WORK INSTRUCTION >> Find the lines below in which the string "hacemos" occurs. Copy each one.
*** Opening of INFORMATION SHOWN ***
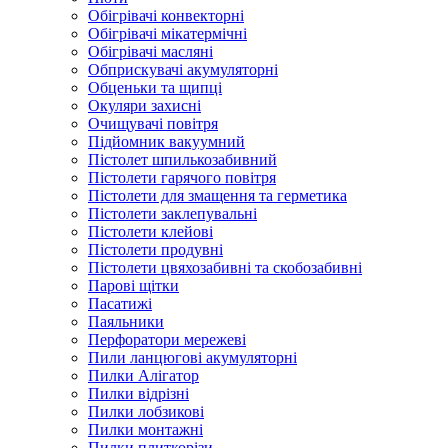
Обігрівачі конвекторні
Обігрівачі мікатермічні
Обігрівачі масляні
Обприскувачі акумуляторні
Обценьки та щипці
Окуляри захисні
Очищувачі повітря
Підйомник вакуумний
Пістолет шпилькозабивний
Пістолети гарячого повітря
Пістолети для змащення та герметика
Пістолети заклепувальні
Пістолети клейові
Пістолети продувні
Пістолети цвяхозабивні та скобозабивні
Парові щітки
Пасатижі
Паяльники
Перфоратори мережеві
Пили ланцюгові акумуляторні
Пилки Алігатор
Пилки відрізні
Пилки лобзикові
Пилки монтажні
Пилки плиткорізи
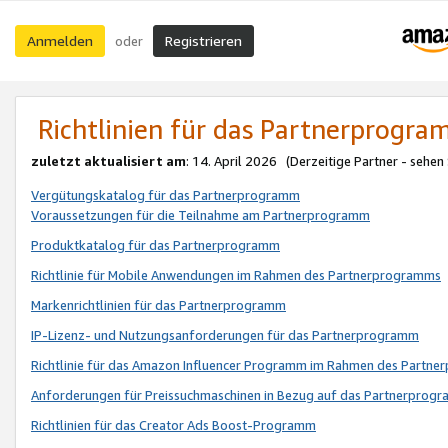
Anmelden
Registrieren
oder
Richtlinien für das Partnerprogr
zuletzt aktualisiert am
: 14. April 2026 (Derzeitige Partner - sehen
Vergütungskatalog für das Partnerprogramm
Voraussetzungen für die Teilnahme am Partnerprogramm
Produktkatalog für das Partnerprogramm
Richtlinie für Mobile Anwendungen im Rahmen des Partnerprogramms
Markenrichtlinien für das Partnerprogramm
IP-Lizenz- und Nutzungsanforderungen für das Partnerprogramm
Richtlinie für das Amazon Influencer Programm im Rahmen des Partn
Anforderungen für Preissuchmaschinen in Bezug auf das Partnerprogr
Richtlinien für das Creator Ads Boost-Programm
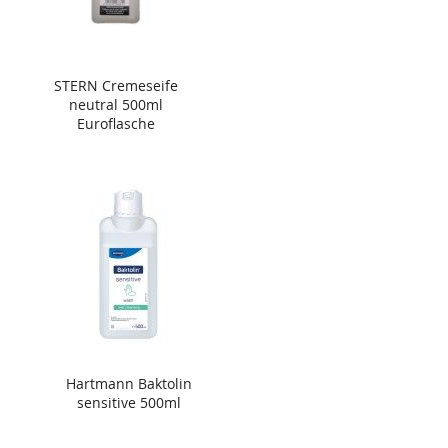
STERN Cremeseife
neutral 500ml
Euroflasche
Hartmann Baktolin
sensitive 500ml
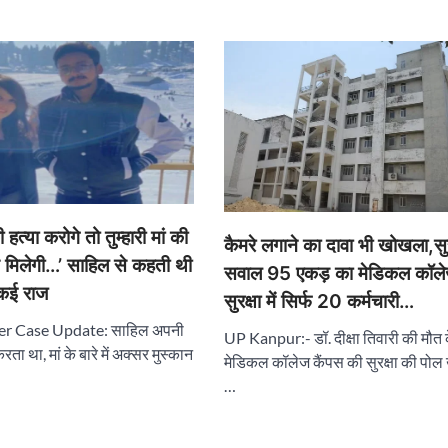
त्या करोगे तो तुम्हारी मां की
कैमरे लगाने का दावा भी खोखला,सुर
ि मिलेगी…’ साहिल से कहती थी
सवाल 95 एकड़ का मेडिकल कॉले
 कई राज
सुरक्षा में सिर्फ 20 कर्मचारी…
r Case Update: साहिल अपनी
UP Kanpur:- डॉ. दीक्षा तिवारी की मौत क
करता था, मां के बारे में अक्सर मुस्कान
मेडिकल कॉलेज कैंपस की सुरक्षा की पोल
…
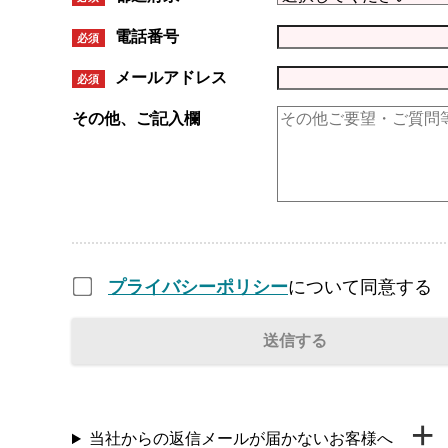
電話番号
必須
メールアドレス
必須
その他、ご記入欄
プライバシーポリシー
について同意する
当社からの返信メールが届かないお客様へ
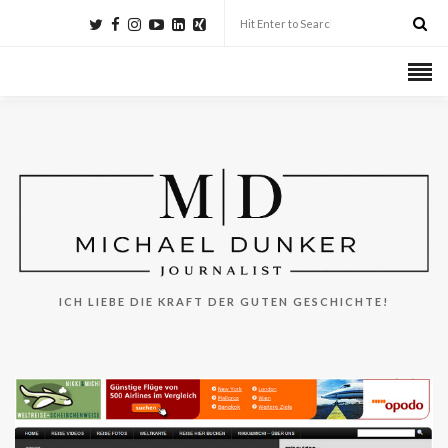
ICH LIEBE DIE KRAFT DER GUTEN GESCHICHTE!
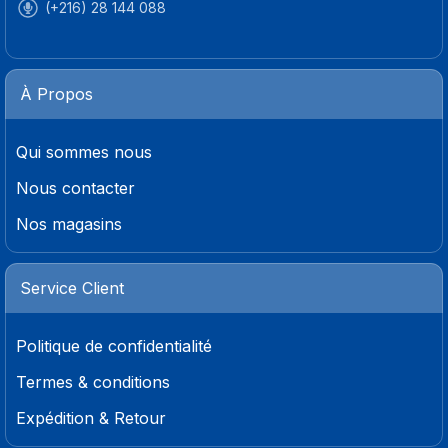
(+216) 28 144 088
À Propos
Qui sommes nous
Nous contacter
Nos magasins
Service Client
Politique de confidentialité
Termes & conditions
Expédition & Retour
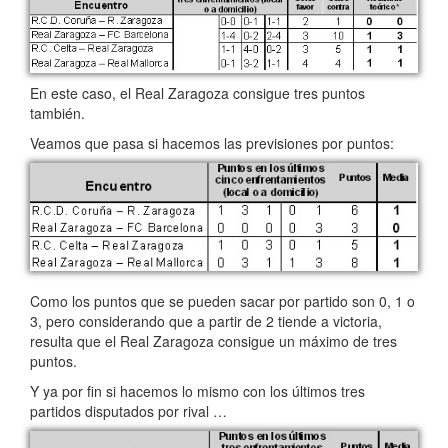
En este caso, el Real Zaragoza consigue tres puntos
también.
Veamos que pasa si hacemos las previsiones por puntos:
Como los puntos que se pueden sacar por partido son 0, 1 o
3, pero considerando que a partir de 2 tiende a victoria,
resulta que el Real Zaragoza consigue un máximo de tres
puntos.
Y ya por fin si hacemos lo mismo con los últimos tres
partidos disputados por rival …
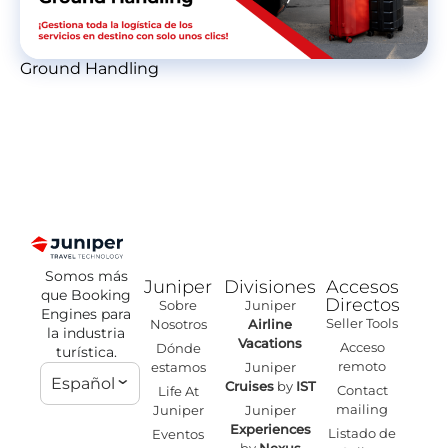
Ground Handling
Somos más
Juniper
Divisiones
Accesos
que Booking
Directos
Sobre
Juniper
Engines para
Seller Tools
Nosotros
Airline
la industria
Vacations
Acceso
Dónde
turística.
remoto
estamos
Juniper
Español
Cruises
by
IST
Contact
Life At
mailing
Juniper
Juniper
Experiences
Listado de
Eventos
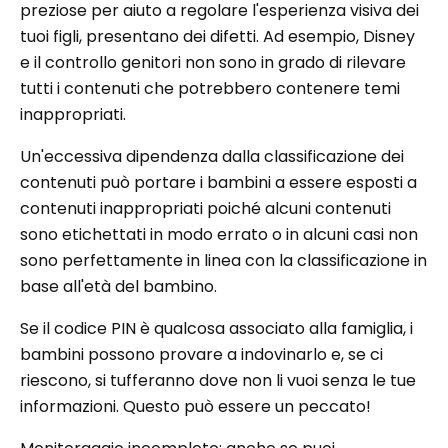
preziose per aiuto a regolare l'esperienza visiva dei
tuoi figli, presentano dei difetti. Ad esempio, Disney
e il controllo genitori non sono in grado di rilevare
tutti i contenuti che potrebbero contenere temi
inappropriati.
Un'eccessiva dipendenza dalla classificazione dei
contenuti può portare i bambini a essere esposti a
contenuti inappropriati poiché alcuni contenuti
sono etichettati in modo errato o in alcuni casi non
sono perfettamente in linea con la classificazione in
base all'età del bambino.
Se il codice PIN è qualcosa associato alla famiglia, i
bambini possono provare a indovinarlo e, se ci
riescono, si tufferanno dove non li vuoi senza le tue
informazioni. Questo può essere un peccato!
*** Close of INFORMATION SHOWN ***
SOLUTION TO THIS PROBLEM >>
Veamos que pasa si hacemos las previsiones por puntos:
Y ya por fin si hacemos lo mismo con los últimos tres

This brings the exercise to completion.